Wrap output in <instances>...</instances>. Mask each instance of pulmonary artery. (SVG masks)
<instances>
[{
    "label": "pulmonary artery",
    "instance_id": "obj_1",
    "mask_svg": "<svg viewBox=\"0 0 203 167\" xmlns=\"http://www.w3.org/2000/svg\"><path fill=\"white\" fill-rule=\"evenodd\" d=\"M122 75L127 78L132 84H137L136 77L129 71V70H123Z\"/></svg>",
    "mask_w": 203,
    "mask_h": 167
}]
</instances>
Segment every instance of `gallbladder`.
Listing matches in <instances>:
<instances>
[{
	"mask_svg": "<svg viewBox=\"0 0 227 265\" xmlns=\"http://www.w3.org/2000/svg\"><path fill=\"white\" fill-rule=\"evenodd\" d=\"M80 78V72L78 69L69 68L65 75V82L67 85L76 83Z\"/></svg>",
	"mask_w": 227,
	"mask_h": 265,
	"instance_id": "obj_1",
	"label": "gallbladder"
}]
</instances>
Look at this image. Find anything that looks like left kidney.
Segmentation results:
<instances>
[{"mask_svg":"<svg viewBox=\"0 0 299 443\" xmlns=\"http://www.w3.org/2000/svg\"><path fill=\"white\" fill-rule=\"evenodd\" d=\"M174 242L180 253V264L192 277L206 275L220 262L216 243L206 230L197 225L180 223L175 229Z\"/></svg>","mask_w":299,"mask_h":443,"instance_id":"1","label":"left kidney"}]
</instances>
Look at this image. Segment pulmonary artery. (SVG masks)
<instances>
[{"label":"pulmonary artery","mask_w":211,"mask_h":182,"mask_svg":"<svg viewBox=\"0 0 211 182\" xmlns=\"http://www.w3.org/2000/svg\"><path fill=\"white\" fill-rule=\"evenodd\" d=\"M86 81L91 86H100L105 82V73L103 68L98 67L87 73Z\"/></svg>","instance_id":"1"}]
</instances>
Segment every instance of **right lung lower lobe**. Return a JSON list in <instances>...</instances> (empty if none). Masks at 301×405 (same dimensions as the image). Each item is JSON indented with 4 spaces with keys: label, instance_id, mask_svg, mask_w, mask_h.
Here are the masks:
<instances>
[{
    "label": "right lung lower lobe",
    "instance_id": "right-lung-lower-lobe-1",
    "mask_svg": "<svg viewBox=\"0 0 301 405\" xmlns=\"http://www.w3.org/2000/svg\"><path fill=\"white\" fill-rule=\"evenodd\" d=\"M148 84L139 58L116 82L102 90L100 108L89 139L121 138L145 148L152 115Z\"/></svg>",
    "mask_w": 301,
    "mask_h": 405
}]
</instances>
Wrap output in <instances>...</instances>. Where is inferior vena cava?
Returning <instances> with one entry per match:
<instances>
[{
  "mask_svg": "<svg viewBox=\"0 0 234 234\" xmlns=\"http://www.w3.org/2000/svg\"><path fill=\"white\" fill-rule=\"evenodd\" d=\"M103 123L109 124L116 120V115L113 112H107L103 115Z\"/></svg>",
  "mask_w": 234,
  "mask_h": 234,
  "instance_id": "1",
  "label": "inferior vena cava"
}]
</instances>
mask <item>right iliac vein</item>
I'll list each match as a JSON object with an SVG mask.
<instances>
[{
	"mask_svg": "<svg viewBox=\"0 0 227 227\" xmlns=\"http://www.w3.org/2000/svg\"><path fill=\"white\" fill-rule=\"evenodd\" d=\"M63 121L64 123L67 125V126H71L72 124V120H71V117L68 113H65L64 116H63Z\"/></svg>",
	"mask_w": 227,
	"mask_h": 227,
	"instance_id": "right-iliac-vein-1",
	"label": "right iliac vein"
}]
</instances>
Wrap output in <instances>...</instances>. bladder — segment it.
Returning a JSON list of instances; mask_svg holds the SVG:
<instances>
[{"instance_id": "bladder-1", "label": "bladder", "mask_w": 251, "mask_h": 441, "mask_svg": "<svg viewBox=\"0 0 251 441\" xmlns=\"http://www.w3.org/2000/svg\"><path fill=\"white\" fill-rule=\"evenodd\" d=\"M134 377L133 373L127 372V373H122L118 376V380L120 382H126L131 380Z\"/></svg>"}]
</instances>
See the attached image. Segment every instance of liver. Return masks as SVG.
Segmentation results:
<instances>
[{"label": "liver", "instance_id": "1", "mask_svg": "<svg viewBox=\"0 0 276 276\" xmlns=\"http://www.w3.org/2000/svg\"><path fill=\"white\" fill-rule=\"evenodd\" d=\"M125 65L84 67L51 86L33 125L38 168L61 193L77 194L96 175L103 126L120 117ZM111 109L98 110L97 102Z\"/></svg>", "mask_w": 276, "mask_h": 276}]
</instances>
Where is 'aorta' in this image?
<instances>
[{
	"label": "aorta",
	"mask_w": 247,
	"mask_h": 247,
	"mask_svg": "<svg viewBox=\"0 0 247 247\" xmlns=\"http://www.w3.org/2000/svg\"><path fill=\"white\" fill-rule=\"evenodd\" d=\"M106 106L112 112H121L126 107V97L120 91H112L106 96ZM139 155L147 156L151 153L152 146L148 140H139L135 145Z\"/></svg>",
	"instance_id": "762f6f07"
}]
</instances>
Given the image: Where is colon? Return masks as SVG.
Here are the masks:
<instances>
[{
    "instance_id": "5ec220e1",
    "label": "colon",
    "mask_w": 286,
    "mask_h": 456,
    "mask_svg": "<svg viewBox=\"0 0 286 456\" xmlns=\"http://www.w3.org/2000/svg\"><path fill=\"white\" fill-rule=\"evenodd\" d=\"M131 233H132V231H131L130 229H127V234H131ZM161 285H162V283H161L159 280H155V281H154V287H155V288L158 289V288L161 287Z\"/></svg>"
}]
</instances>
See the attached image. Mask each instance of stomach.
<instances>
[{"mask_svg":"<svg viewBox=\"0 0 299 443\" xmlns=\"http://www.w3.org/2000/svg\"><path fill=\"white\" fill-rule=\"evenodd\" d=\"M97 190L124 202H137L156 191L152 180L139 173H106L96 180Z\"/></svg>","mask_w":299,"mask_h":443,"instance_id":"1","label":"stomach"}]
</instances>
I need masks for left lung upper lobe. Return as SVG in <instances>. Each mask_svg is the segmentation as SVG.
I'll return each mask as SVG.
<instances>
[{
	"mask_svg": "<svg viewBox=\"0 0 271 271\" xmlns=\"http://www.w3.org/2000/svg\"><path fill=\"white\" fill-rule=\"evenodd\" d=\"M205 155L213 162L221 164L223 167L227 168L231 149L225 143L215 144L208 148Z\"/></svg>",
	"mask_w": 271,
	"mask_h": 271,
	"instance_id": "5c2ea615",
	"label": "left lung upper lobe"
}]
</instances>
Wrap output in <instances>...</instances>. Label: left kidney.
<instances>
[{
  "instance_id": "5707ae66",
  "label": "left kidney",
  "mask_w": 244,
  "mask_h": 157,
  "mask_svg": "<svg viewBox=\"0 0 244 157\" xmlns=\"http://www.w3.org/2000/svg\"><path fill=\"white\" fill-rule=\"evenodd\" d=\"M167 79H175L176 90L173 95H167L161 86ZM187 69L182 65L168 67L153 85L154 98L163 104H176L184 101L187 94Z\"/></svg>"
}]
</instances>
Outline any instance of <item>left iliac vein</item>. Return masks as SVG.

## WORK TO BE COMPLETED
Would you please transcribe each line of the material exactly?

## SOLUTION FOR THIS EXERCISE
Wrap output in <instances>...</instances>. Mask each instance of pulmonary artery. (SVG masks)
<instances>
[{
    "label": "pulmonary artery",
    "instance_id": "obj_1",
    "mask_svg": "<svg viewBox=\"0 0 203 167\" xmlns=\"http://www.w3.org/2000/svg\"><path fill=\"white\" fill-rule=\"evenodd\" d=\"M122 75L127 78L132 84H137L136 77L129 71V70H123Z\"/></svg>",
    "mask_w": 203,
    "mask_h": 167
}]
</instances>
Segment every instance of `gallbladder`.
Listing matches in <instances>:
<instances>
[{
	"mask_svg": "<svg viewBox=\"0 0 227 265\" xmlns=\"http://www.w3.org/2000/svg\"><path fill=\"white\" fill-rule=\"evenodd\" d=\"M80 78V72L78 69L69 68L65 75V82L67 85L76 83Z\"/></svg>",
	"mask_w": 227,
	"mask_h": 265,
	"instance_id": "obj_1",
	"label": "gallbladder"
}]
</instances>
Look at this image. Find anything that looks like left kidney.
Segmentation results:
<instances>
[{"mask_svg":"<svg viewBox=\"0 0 299 443\" xmlns=\"http://www.w3.org/2000/svg\"><path fill=\"white\" fill-rule=\"evenodd\" d=\"M174 242L180 253V264L192 277L206 275L220 262L216 243L206 230L197 225L180 223L175 229Z\"/></svg>","mask_w":299,"mask_h":443,"instance_id":"1","label":"left kidney"}]
</instances>
Look at this image. Segment pulmonary artery. (SVG masks)
<instances>
[{"label":"pulmonary artery","mask_w":211,"mask_h":182,"mask_svg":"<svg viewBox=\"0 0 211 182\" xmlns=\"http://www.w3.org/2000/svg\"><path fill=\"white\" fill-rule=\"evenodd\" d=\"M86 81L91 86H100L105 82V73L103 68L98 67L87 73Z\"/></svg>","instance_id":"1"}]
</instances>
Segment every instance of **right lung lower lobe**. Return a JSON list in <instances>...</instances> (empty if none). Masks at 301×405 (same dimensions as the image). Each item is JSON indented with 4 spaces with keys: label, instance_id, mask_svg, mask_w, mask_h.
Here are the masks:
<instances>
[{
    "label": "right lung lower lobe",
    "instance_id": "right-lung-lower-lobe-1",
    "mask_svg": "<svg viewBox=\"0 0 301 405\" xmlns=\"http://www.w3.org/2000/svg\"><path fill=\"white\" fill-rule=\"evenodd\" d=\"M148 84L139 58L116 82L102 90L100 108L89 139L121 138L145 148L152 115Z\"/></svg>",
    "mask_w": 301,
    "mask_h": 405
}]
</instances>
Wrap output in <instances>...</instances>. Where is inferior vena cava?
Returning <instances> with one entry per match:
<instances>
[{
  "mask_svg": "<svg viewBox=\"0 0 234 234\" xmlns=\"http://www.w3.org/2000/svg\"><path fill=\"white\" fill-rule=\"evenodd\" d=\"M103 123L109 124L116 120V115L113 112H107L103 115Z\"/></svg>",
  "mask_w": 234,
  "mask_h": 234,
  "instance_id": "1",
  "label": "inferior vena cava"
}]
</instances>
mask <item>right iliac vein</item>
I'll list each match as a JSON object with an SVG mask.
<instances>
[{
	"mask_svg": "<svg viewBox=\"0 0 227 227\" xmlns=\"http://www.w3.org/2000/svg\"><path fill=\"white\" fill-rule=\"evenodd\" d=\"M63 121L64 123L67 125V126H71L72 124V120H71V117L68 113H65L64 116H63Z\"/></svg>",
	"mask_w": 227,
	"mask_h": 227,
	"instance_id": "right-iliac-vein-1",
	"label": "right iliac vein"
}]
</instances>
Wrap output in <instances>...</instances>. bladder — segment it.
Returning a JSON list of instances; mask_svg holds the SVG:
<instances>
[{"instance_id": "bladder-1", "label": "bladder", "mask_w": 251, "mask_h": 441, "mask_svg": "<svg viewBox=\"0 0 251 441\" xmlns=\"http://www.w3.org/2000/svg\"><path fill=\"white\" fill-rule=\"evenodd\" d=\"M134 377L133 373L127 372V373H122L118 376V380L120 382H126L131 380Z\"/></svg>"}]
</instances>
See the attached image. Segment every instance of liver. Return masks as SVG.
Segmentation results:
<instances>
[{"label": "liver", "instance_id": "1", "mask_svg": "<svg viewBox=\"0 0 276 276\" xmlns=\"http://www.w3.org/2000/svg\"><path fill=\"white\" fill-rule=\"evenodd\" d=\"M125 65L84 67L51 86L33 125L38 168L61 193L77 194L96 175L103 126L120 117ZM111 109L98 110L97 102Z\"/></svg>", "mask_w": 276, "mask_h": 276}]
</instances>
Where is 'aorta' in this image?
<instances>
[{
	"label": "aorta",
	"mask_w": 247,
	"mask_h": 247,
	"mask_svg": "<svg viewBox=\"0 0 247 247\" xmlns=\"http://www.w3.org/2000/svg\"><path fill=\"white\" fill-rule=\"evenodd\" d=\"M106 106L112 112H121L126 107V97L120 91H112L106 96ZM139 155L147 156L151 153L152 146L148 140H139L135 145Z\"/></svg>",
	"instance_id": "762f6f07"
}]
</instances>
Given the image: Where is colon? Return masks as SVG.
Here are the masks:
<instances>
[{
    "instance_id": "5ec220e1",
    "label": "colon",
    "mask_w": 286,
    "mask_h": 456,
    "mask_svg": "<svg viewBox=\"0 0 286 456\" xmlns=\"http://www.w3.org/2000/svg\"><path fill=\"white\" fill-rule=\"evenodd\" d=\"M131 233H132V231H131L130 229H127V234H131ZM161 285H162V283H161L159 280H155V281H154V287H155V288L158 289V288L161 287Z\"/></svg>"
}]
</instances>
See the attached image. Mask each instance of stomach.
<instances>
[{"mask_svg":"<svg viewBox=\"0 0 299 443\" xmlns=\"http://www.w3.org/2000/svg\"><path fill=\"white\" fill-rule=\"evenodd\" d=\"M97 190L124 202H137L156 191L152 180L139 173H106L96 180Z\"/></svg>","mask_w":299,"mask_h":443,"instance_id":"1","label":"stomach"}]
</instances>
I need masks for left lung upper lobe. Return as SVG in <instances>. Each mask_svg is the segmentation as SVG.
I'll return each mask as SVG.
<instances>
[{
	"mask_svg": "<svg viewBox=\"0 0 271 271\" xmlns=\"http://www.w3.org/2000/svg\"><path fill=\"white\" fill-rule=\"evenodd\" d=\"M205 155L213 162L221 164L223 167L227 168L231 149L225 143L215 144L208 148Z\"/></svg>",
	"mask_w": 271,
	"mask_h": 271,
	"instance_id": "5c2ea615",
	"label": "left lung upper lobe"
}]
</instances>
Wrap output in <instances>...</instances>. Label: left kidney.
<instances>
[{
  "instance_id": "5707ae66",
  "label": "left kidney",
  "mask_w": 244,
  "mask_h": 157,
  "mask_svg": "<svg viewBox=\"0 0 244 157\" xmlns=\"http://www.w3.org/2000/svg\"><path fill=\"white\" fill-rule=\"evenodd\" d=\"M167 79H175L176 90L173 95H167L161 86ZM187 69L182 65L168 67L153 85L154 98L163 104H176L184 101L187 94Z\"/></svg>"
}]
</instances>
Outline any instance of <item>left iliac vein</item>. Return masks as SVG.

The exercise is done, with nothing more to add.